Rivian joins list of electric vehicles that would be powered by Tesla superchargers

Rivian to use Tesla superchargers

The most recent manufacturer of electric vehicles to join Tesla’s (TSLA:NASDAQ) Supercharger network is Rivian (RIVN:NASDAQ).

The startup announced a pact on Tuesday to provide owners of its cars access to more Tesla fast-charging stations. This follows recent agreements Tesla made with rivals Ford Motor (F:NYSE) and General Motors (GM:NYSE).

Beginning in 2024, Rivian’s agreement grants its drivers access to more than 12,000 Tesla Superchargers in the United States and Canada.

As automakers move quickly to embrace the Tesla connector, also known as the North American Charging Standard, or NACS, the move might further confuse the EV charging situation.

Rivian shares increased 5.5% on Tuesday, but are down 11.2% for the week.

Joe Tsai to head Alibaba Group

Joe Tsai, close ally to Alibaba (BABA:NYSE) co-founder Jack Ma is taking the helm of affiars at the Chinese e-commerce giant.

Tsai is replacing Chairman and Chief Executive Officer Daniel Zhang. Another of Ma’s co-founders, Eddie Wu, will take over as CEO. The changes will be effective on Sept. 10.

Tsai may be able to further Alibaba’s plans to restructure into a number of independent businesses and resurrect its e-commerce operations thanks to his friendship with Ma. The main shareholder in Alibaba, Ma, resigned from his position as executive chairman in 2019..

American depositary shares of Alibaba fell 7.9% in the past week.

FedEx tinkers with $4bn in cost cut

FedEx (FDX:NYSE) plans to reduce costs to counteract declining demand. The massive delivery company reported its quarterly revenue for the third time in a row on Tuesday, and officials don’t see a significant improvement in business anytime soon.

By integrating its Express and Ground networks, the business hopes to reduce costs by almost $4 billion over the following two years.

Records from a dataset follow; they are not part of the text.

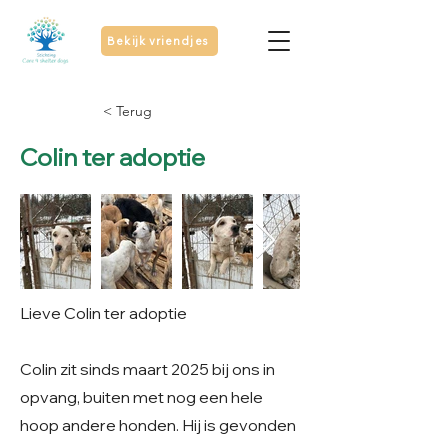
Bekijk vriendjes
< Terug
Colin ter adoptie
Lieve Colin ter adoptie
Colin zit sinds maart 2025 bij ons in
opvang, buiten met nog een hele
hoop andere honden. Hij is gevonden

Additionally, FedEx has tried to raise shipping prices while reducing flying hours and parking planes.

FedEx claimed that despite a Covid-driven boost in revenue during which it and rival United Parcel Service (UPS:NYSE) handled an increase in e-commerce orders as more consumers bought online, demand is still low.FedEx shares lost 1.73% within the past week

FTC sues Amazon for ‘misleading’ Prime subscribers 

Amazon (AMZN:NASDAQ) is being sued by the Federal Trade Commission for using “manipulative” methods to sign up customers for the Prime membership programme.

The organisation on Wednesday filed a complaint in federal court charging that the retail behemoth intentionally misled millions of customers into signing up unknowingly for Amazon Prime, which has an annual cost of $139, and made it impossible for them to cancel their subscriptions.

Without their knowledge, Amazon misled and trapped individuals into paying for regular subscriptions, which annoyed them and cost them a lot of money.

— FTC Chair Lina Khan on the commission’s legal action against Amazon

Members of Amazon Prime have access to free two-day shipping as well as additional benefits like music and movie streaming. According to Amazon, there are more than 200 million paying Prime subscribers worldwide.

Amazon shares edged 1.75% higher the past week.

Tough quarter for Darden Restaurants

Rising cost of living is affecting people’s propensity to eat out. Darden Restaurants (DRI:NYSE) reported better-than-expected quarterly profit but its guidance fell short of expectations.

The owner of Olive Garden and LongHorn Steakhouse stated that the last quarter was tough for fine dining during its earnings call with analysts.

While the company’s casual-dining business has led recent growth, diners at Darden’s higher-end steakhouses spent less on alcohol in the latest quarter.

Shares of Darden are down 3.33% for the week.

Overstock shares apart on bid for Bed Bath & Beyond

Overstock.com (OSTK:NASDAQ) shares soared 17% on Thursday after a successful bid for Bed Bath & Beyond’s (BBBY:NYSE) assets.

The $21.5 million bid from the online shopping site includes all the business intellectual property, business data, and mobile platform, plus other assets.

Bed Bath & Beyond filed for bankruptcy in April after successive years of losses and a cash crunch.

The bankrupt retailer had warned of a potential bankruptcy for months and tried to stem losses by closing hundreds of stores.

Overstock.com shares are up 8.2% for the week.